# [Instructions to follow]
Which lines in the records below mention the word "джиу"? Copy each one out.

*** Begin section ***

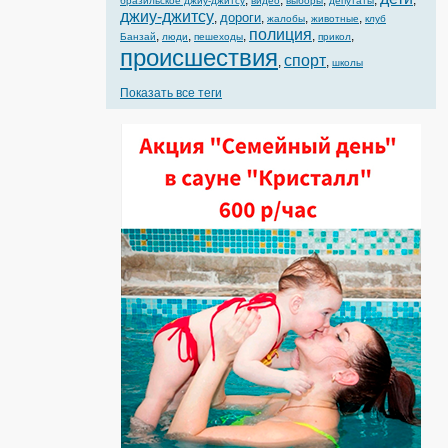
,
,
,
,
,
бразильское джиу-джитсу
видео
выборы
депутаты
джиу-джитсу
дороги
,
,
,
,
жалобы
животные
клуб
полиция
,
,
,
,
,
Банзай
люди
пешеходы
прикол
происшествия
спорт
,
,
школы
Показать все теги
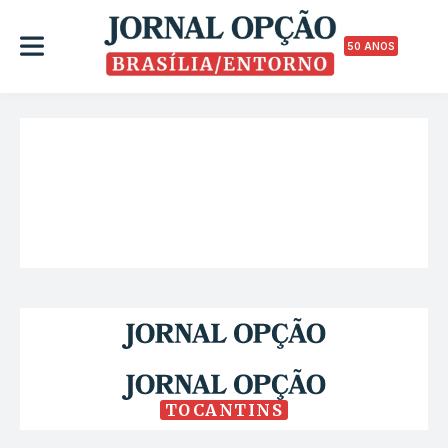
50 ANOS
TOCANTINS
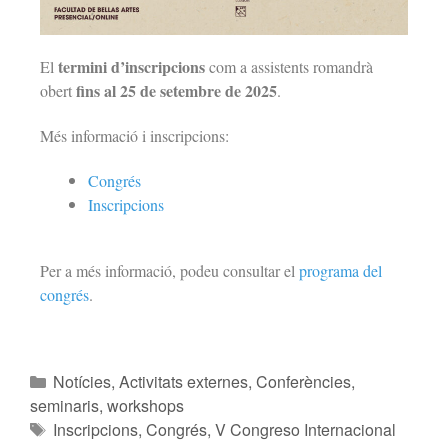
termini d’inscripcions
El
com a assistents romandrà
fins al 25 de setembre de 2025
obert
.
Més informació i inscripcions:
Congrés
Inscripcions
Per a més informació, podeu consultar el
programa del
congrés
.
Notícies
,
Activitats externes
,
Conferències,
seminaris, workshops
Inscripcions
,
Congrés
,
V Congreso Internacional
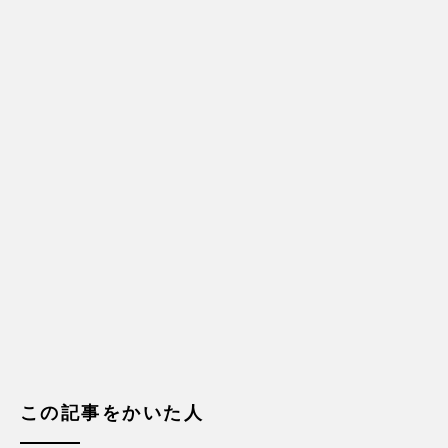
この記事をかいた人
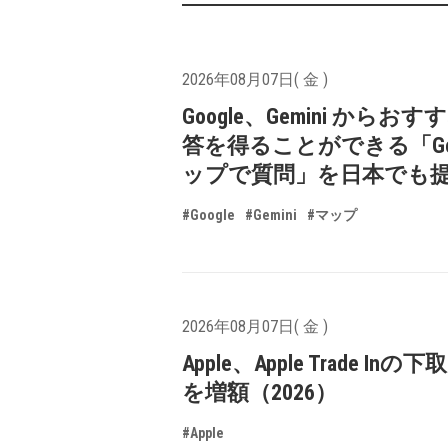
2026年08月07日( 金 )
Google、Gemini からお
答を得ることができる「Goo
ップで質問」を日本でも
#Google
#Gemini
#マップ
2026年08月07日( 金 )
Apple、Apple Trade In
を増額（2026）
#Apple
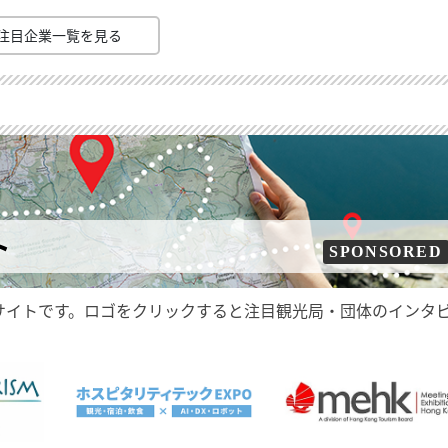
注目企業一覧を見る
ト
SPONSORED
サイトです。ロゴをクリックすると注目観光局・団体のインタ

*** End section ***
*** Begin section ***

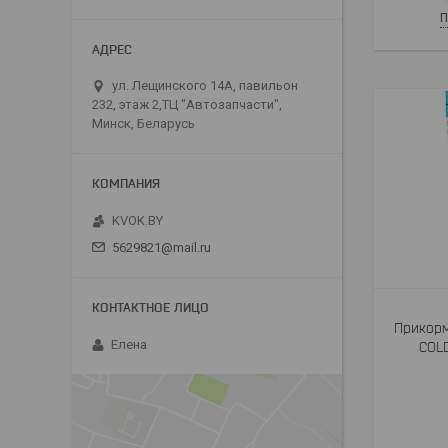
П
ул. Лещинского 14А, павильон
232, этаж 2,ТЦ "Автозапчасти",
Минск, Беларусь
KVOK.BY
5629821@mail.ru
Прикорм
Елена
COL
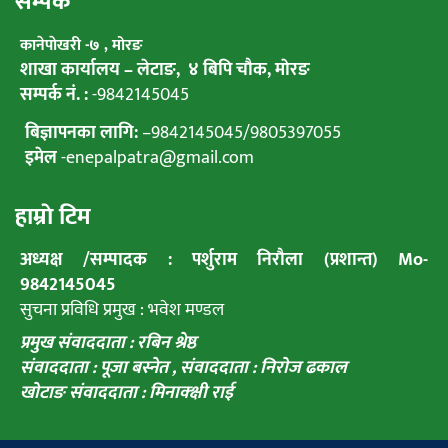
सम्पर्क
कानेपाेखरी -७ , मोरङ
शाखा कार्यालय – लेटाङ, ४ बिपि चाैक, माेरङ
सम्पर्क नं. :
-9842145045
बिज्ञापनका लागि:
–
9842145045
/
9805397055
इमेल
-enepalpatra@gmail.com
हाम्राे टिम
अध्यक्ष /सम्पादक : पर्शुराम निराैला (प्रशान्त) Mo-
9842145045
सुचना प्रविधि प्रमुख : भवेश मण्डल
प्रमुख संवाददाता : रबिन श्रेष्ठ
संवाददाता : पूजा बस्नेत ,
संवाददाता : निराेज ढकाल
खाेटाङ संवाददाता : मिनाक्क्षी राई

*** End section ***
*** Begin section ***

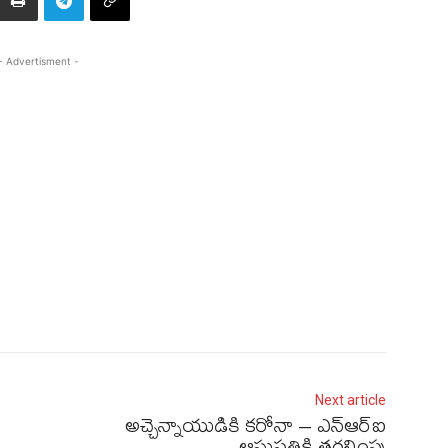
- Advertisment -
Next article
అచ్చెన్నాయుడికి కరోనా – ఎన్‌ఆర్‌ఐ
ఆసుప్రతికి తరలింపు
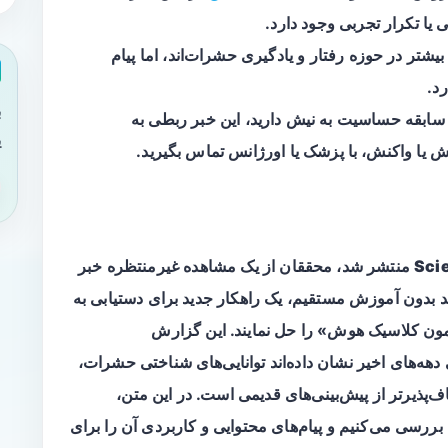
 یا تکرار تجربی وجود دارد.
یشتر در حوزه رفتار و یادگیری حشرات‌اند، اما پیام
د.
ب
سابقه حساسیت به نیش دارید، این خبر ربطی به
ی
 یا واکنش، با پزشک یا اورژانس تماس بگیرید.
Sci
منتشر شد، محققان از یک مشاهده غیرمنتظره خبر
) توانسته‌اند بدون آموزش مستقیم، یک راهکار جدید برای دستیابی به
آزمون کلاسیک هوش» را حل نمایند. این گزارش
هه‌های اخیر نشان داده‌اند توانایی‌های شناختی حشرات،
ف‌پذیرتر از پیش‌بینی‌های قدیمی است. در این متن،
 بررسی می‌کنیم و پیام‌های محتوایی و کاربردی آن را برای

*** End section ***

# [Written solution]
бразильское джиу-джитсу
джиу-джитсу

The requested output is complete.